3 Results

Code

library(readr)
library(dplyr, warn.conflicts = FALSE)
library(ggplot2)
library(tidyverse,warn.conflicts = FALSE)
library(lubridate)
library(ggalluvial)
library(ggrepel)
library(sf)
df <- read_csv('/Users/shaifalichoudhary/Downloads/boston311.csv')
# dim(df) #274415 rows x 30 cols
# str(df) # see dtypes
# head(df)

3.1 Data Cleaning

Code

df <- df |> select(-submitted_photo, -closed_photo, -closure_reason, -location_zipcode, -sla_target_dt)

From our missing value analysis, since submitted_photo and closedphoto column do not contain many non-null values, we drop these columns entirely.

A few other other columns (closure_reason, location_zipcode, sla_target_dt) have around 20% null values, we choose to drop these too as they will not interfere with our analysis.

What remains are columns with a very low percentage of missing values (~1%), and a comprehensive dataset.

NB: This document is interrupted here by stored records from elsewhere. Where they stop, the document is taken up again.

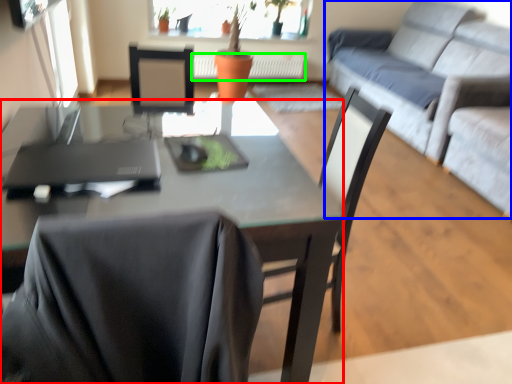 Question: Which object is positioned farthest from desk (highlighted by a red box)? Select from studio couch (highlighted by a blue box) and radiator (highlighted by a green box).

Choices:
 (A) studio couch
 (B) radiator

Answer: (B) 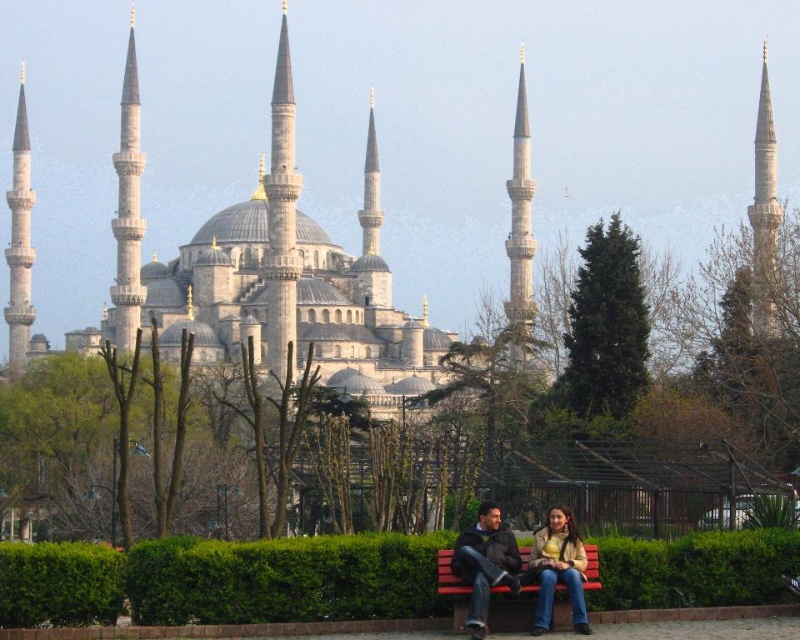 You are a photographer standing in the park near the Blue Mosque. You want to take a photo of the jeans at center and the dark brown leather jacket at lower center. How far apart are these two items in inches?

The jeans at center is 32.81 inches from dark brown leather jacket at lower center. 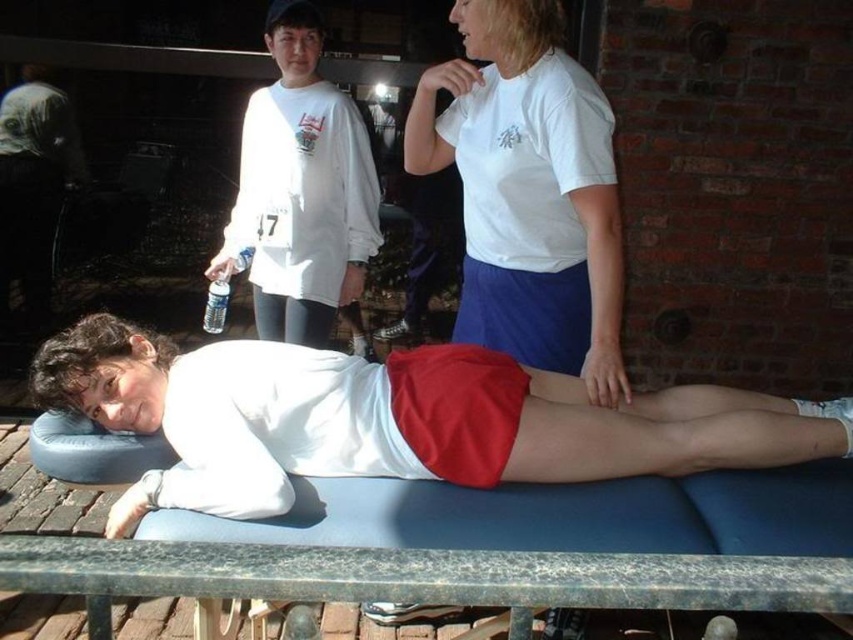 Question: Estimate the real-world distances between objects in this image. Which object is closer to the marbled stone rail at lower center?

Choices:
 (A) white long-sleeved shirt at upper left
 (B) white matte shirt at center

Answer: (B)

Question: Which point is farther to the camera?

Choices:
 (A) marbled stone rail at lower center
 (B) white matte shirt at center
 (C) white long-sleeved shirt at upper left

Answer: (C)

Question: Does white matte shirt at center appear over white cotton t-shirt at upper center?

Choices:
 (A) yes
 (B) no

Answer: (B)

Question: Does white matte shirt at center have a greater width compared to white long-sleeved shirt at upper left?

Choices:
 (A) no
 (B) yes

Answer: (B)

Question: Which of the following is the closest to the observer?

Choices:
 (A) (228, 440)
 (B) (554, 240)

Answer: (A)

Question: From the image, what is the correct spatial relationship of white matte shirt at center in relation to white cotton t-shirt at upper center?

Choices:
 (A) right
 (B) left

Answer: (B) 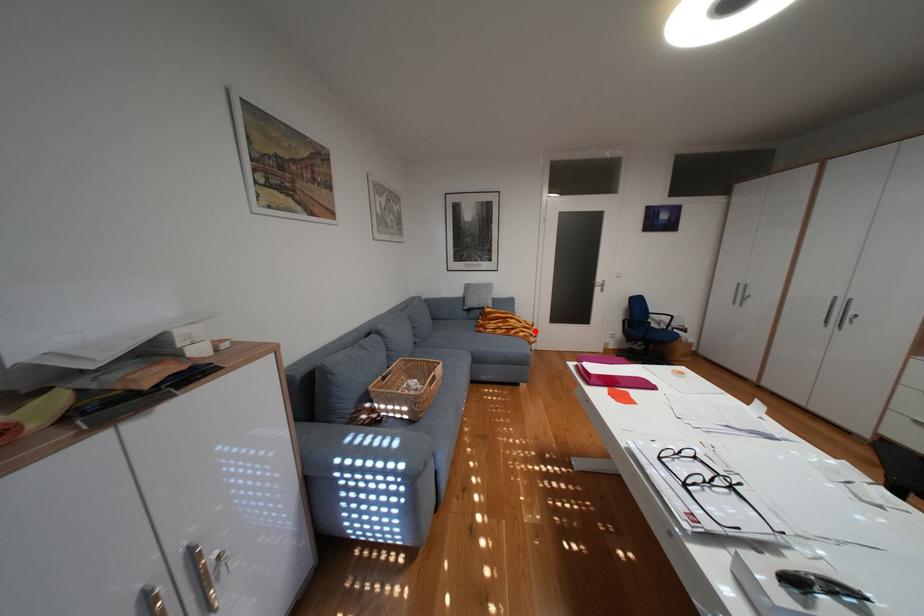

3.2 When Do Residents Report Issues?

We begin our analysis by investigating any seasonal trends in the number of 311 requests made.

Code

df$open_d <- as.Date(df$open_dt, format = "%Y-%m-%d") 


df_monthly <- df |>
  mutate(month = floor_date(open_d, "month")) |>
  group_by(month) |>
  summarize(request_count = n(), .groups = "drop")

ggplot(df_monthly, aes(x = month, y = request_count)) +
  geom_line(color = "blue") +
  geom_point(color = "blue", size = 2) +  # Added points
  scale_x_date(date_breaks = "1 month", date_labels = "%b %Y") +
  labs(
    title = "Number of Requests by Month",
    x = "Month",
    y = "Number of Requests"
  ) +
  theme_minimal() +
  theme(axis.text.x = element_text(angle = 45, hjust = 1))

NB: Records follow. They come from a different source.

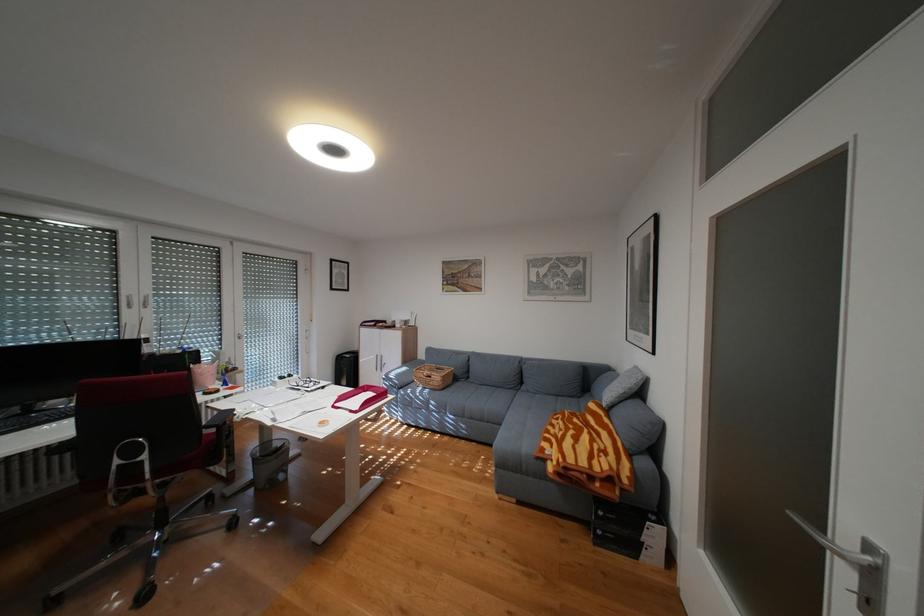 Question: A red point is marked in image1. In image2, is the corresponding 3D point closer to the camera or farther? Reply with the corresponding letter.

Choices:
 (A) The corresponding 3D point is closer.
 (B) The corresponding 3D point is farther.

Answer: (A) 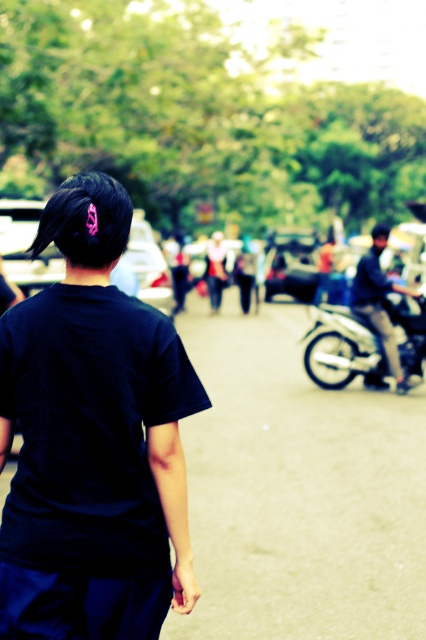 You are a photographer trying to capture a clear shot of the metallic silver motorcycle at right and the dark blue jeans at center. Which object should you focus on first if you want the other to appear blurred in the background?

The metallic silver motorcycle at right is located below the dark blue jeans at center. To have one object blurred while the other is in focus, you should focus on the metallic silver motorcycle at right first since it is closer to the camera than the dark blue jeans at center.

In the scene shown: You are a photographer trying to capture a clear shot of the person in the black matte shirt at center and the person in the matte white shirt at center. Based on their positions, which one is closer to the camera?

The black matte shirt at center is closer to the camera because it is in front of the matte white shirt at center. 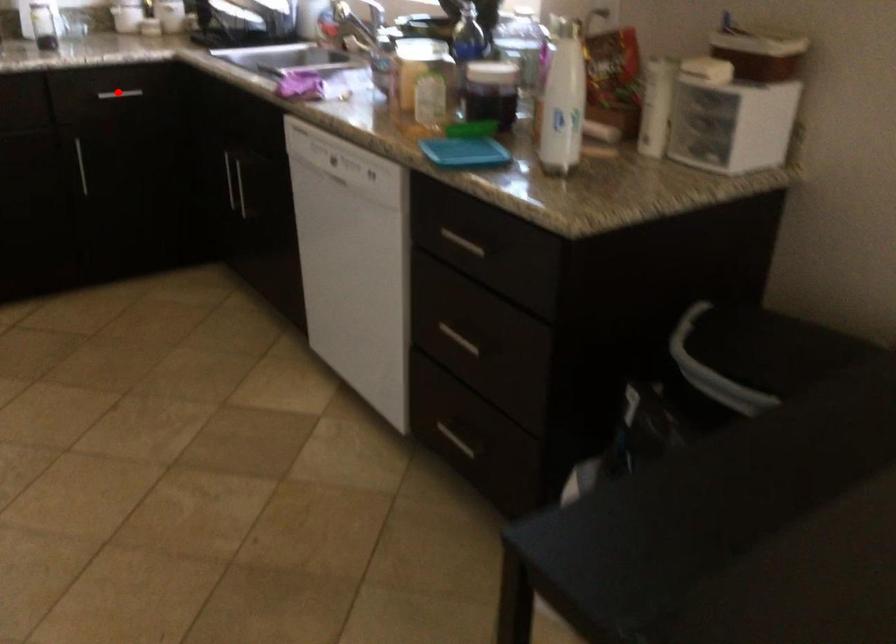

Since this dataset was pulled in November, we will assume the data for that month is incomplete. Nonetheless, the data shows a steady increase in the number of requests throughout 2024, peaking in August before declining. Perhaps this trend can be attributed to the warm weather. Warmer months, especially in summer, often bring increased outdoor activities such as public events, festivals, and tourism. These activities lead to a rise in noise complaints, trash collection requests, and reports of public infrastructure issues, explaining the upward trend in 311 requests as the weather gets warmer.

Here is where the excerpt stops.